Take every line containing "Last" out of the records.

DATA RECORDS: Begin

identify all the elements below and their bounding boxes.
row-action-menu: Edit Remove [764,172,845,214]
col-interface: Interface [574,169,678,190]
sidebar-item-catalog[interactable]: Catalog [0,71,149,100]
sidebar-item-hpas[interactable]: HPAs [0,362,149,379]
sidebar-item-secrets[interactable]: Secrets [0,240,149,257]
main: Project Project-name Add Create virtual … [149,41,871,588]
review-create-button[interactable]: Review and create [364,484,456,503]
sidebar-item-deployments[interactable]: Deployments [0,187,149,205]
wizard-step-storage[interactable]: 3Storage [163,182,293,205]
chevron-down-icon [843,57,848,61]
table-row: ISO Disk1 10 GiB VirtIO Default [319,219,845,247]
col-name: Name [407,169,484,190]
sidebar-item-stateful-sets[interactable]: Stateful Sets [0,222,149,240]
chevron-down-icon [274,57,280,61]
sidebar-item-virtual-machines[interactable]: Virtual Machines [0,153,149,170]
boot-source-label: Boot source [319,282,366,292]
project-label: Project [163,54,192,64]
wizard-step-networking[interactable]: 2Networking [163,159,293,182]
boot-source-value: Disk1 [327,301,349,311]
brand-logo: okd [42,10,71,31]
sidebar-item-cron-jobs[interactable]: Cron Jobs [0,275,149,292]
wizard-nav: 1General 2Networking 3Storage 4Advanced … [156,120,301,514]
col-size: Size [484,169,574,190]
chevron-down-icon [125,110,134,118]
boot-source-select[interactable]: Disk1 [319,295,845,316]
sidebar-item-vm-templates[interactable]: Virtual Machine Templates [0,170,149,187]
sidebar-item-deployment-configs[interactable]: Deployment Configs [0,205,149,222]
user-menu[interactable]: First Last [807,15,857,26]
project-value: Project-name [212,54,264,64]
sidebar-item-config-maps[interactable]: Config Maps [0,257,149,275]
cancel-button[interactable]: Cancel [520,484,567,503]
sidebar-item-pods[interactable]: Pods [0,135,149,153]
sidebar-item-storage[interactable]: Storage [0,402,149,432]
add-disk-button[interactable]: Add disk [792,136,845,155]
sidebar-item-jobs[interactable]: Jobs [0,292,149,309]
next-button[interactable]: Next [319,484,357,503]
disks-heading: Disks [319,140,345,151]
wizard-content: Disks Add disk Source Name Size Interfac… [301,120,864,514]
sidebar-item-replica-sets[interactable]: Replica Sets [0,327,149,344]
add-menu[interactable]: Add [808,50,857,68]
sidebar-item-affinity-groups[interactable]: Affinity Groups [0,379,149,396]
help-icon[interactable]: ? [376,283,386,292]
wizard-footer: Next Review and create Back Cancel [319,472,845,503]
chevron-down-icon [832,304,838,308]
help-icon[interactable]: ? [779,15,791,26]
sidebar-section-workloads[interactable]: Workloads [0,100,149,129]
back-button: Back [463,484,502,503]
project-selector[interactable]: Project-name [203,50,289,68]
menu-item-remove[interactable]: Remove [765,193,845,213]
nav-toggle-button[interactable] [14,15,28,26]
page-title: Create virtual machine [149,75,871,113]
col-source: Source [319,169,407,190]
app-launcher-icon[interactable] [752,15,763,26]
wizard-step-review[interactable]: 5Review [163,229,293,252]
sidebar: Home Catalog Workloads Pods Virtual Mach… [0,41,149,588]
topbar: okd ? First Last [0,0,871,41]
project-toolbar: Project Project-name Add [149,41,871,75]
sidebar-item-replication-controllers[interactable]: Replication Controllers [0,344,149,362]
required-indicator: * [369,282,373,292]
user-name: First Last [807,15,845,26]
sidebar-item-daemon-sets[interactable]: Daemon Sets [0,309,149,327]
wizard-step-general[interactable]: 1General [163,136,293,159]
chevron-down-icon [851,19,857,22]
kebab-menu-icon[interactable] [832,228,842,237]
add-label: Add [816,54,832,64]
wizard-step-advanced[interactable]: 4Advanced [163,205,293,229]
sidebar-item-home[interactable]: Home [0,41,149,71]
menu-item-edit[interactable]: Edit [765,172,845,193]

DATA RECORDS: End

### EXERCISE ANSWER:
user-menu[interactable]: First Last [807,15,857,26]
topbar: okd ? First Last [0,0,871,41]
user-name: First Last [807,15,845,26]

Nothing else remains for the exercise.